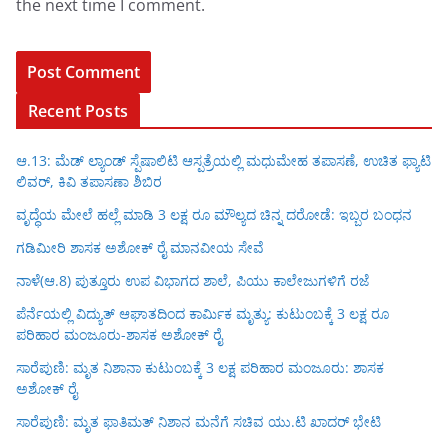
the next time I comment.
Recent Posts
ಆ.13: ಮೆಡ್ ಲ್ಯಾಂಡ್ ಸ್ಪೆಷಾಲಿಟಿ ಆಸ್ಪತ್ರೆಯಲ್ಲಿ ಮಧುಮೇಹ ತಪಾಸಣೆ, ಉಚಿತ ಫ್ಯಾಟಿ
ಲಿವರ್, ಕಿವಿ ತಪಾಸಣಾ ಶಿಬಿರ
ವೃದ್ಧೆಯ ಮೇಲೆ ಹಲ್ಲೆ ಮಾಡಿ 3 ಲಕ್ಷ ರೂ ಮೌಲ್ಯದ ಚಿನ್ನ ದರೋಡೆ: ಇಬ್ಬರ ಬಂಧನ
ಗಡಿಮೀರಿ ಶಾಸಕ ಅಶೋಕ್ ರೈ ಮಾನವೀಯ ಸೇವೆ
ನಾಳೆ(ಆ.8) ಪುತ್ತೂರು ಉಪ ವಿಭಾಗದ ಶಾಲೆ, ಪಿಯು ಕಾಲೇಜುಗಳಿಗೆ ರಜೆ
ಪೆರ್ನೆಯಲ್ಲಿ ವಿದ್ಯುತ್ ಆಘಾತದಿಂದ ಕಾರ್ಮಿಕ ಮೃತ್ಯು: ಕುಟುಂಬಕ್ಕೆ 3 ಲಕ್ಷ ರೂ
ಪರಿಹಾರ ಮಂಜೂರು-ಶಾಸಕ ಅಶೋಕ್ ರೈ
ಸಾರೆಪುಣಿ: ಮೃತ ನಿಶಾನಾ ಕುಟುಂಬಕ್ಕೆ 3 ಲಕ್ಷ ಪರಿಹಾರ ಮಂಜೂರು: ಶಾಸಕ
ಅಶೋಕ್ ರೈ
ಸಾರೆಪುಣಿ: ಮೃತ ಫಾತಿಮತ್ ನಿಶಾನ ಮನೆಗೆ ಸಚಿವ ಯು.ಟಿ ಖಾದರ್ ಭೇಟಿ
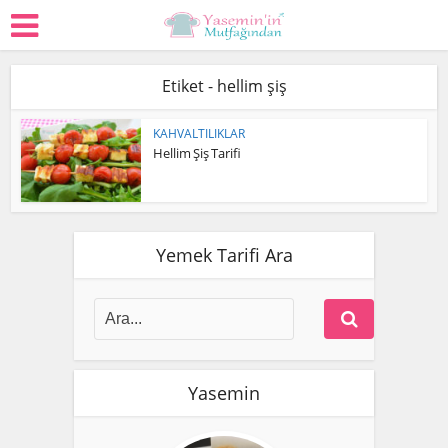
Etiket - hellim şiş
KAHVALTILIKLAR
Hellim Şiş Tarifi
Yemek Tarifi Ara
Yasemin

-*-*-

:: EXERCISE AIM ::
Print the whole listing exactly, please, and keep any images out of it.

:: EXERCISE OUTPUT ::
the next time I comment.
Recent Posts
ಆ.13: ಮೆಡ್ ಲ್ಯಾಂಡ್ ಸ್ಪೆಷಾಲಿಟಿ ಆಸ್ಪತ್ರೆಯಲ್ಲಿ ಮಧುಮೇಹ ತಪಾಸಣೆ, ಉಚಿತ ಫ್ಯಾಟಿ
ಲಿವರ್, ಕಿವಿ ತಪಾಸಣಾ ಶಿಬಿರ
ವೃದ್ಧೆಯ ಮೇಲೆ ಹಲ್ಲೆ ಮಾಡಿ 3 ಲಕ್ಷ ರೂ ಮೌಲ್ಯದ ಚಿನ್ನ ದರೋಡೆ: ಇಬ್ಬರ ಬಂಧನ
ಗಡಿಮೀರಿ ಶಾಸಕ ಅಶೋಕ್ ರೈ ಮಾನವೀಯ ಸೇವೆ
ನಾಳೆ(ಆ.8) ಪುತ್ತೂರು ಉಪ ವಿಭಾಗದ ಶಾಲೆ, ಪಿಯು ಕಾಲೇಜುಗಳಿಗೆ ರಜೆ
ಪೆರ್ನೆಯಲ್ಲಿ ವಿದ್ಯುತ್ ಆಘಾತದಿಂದ ಕಾರ್ಮಿಕ ಮೃತ್ಯು: ಕುಟುಂಬಕ್ಕೆ 3 ಲಕ್ಷ ರೂ
ಪರಿಹಾರ ಮಂಜೂರು-ಶಾಸಕ ಅಶೋಕ್ ರೈ
ಸಾರೆಪುಣಿ: ಮೃತ ನಿಶಾನಾ ಕುಟುಂಬಕ್ಕೆ 3 ಲಕ್ಷ ಪರಿಹಾರ ಮಂಜೂರು: ಶಾಸಕ
ಅಶೋಕ್ ರೈ
ಸಾರೆಪುಣಿ: ಮೃತ ಫಾತಿಮತ್ ನಿಶಾನ ಮನೆಗೆ ಸಚಿವ ಯು.ಟಿ ಖಾದರ್ ಭೇಟಿ
Etiket - hellim şiş
KAHVALTILIKLAR
Hellim Şiş Tarifi
Yemek Tarifi Ara
Yasemin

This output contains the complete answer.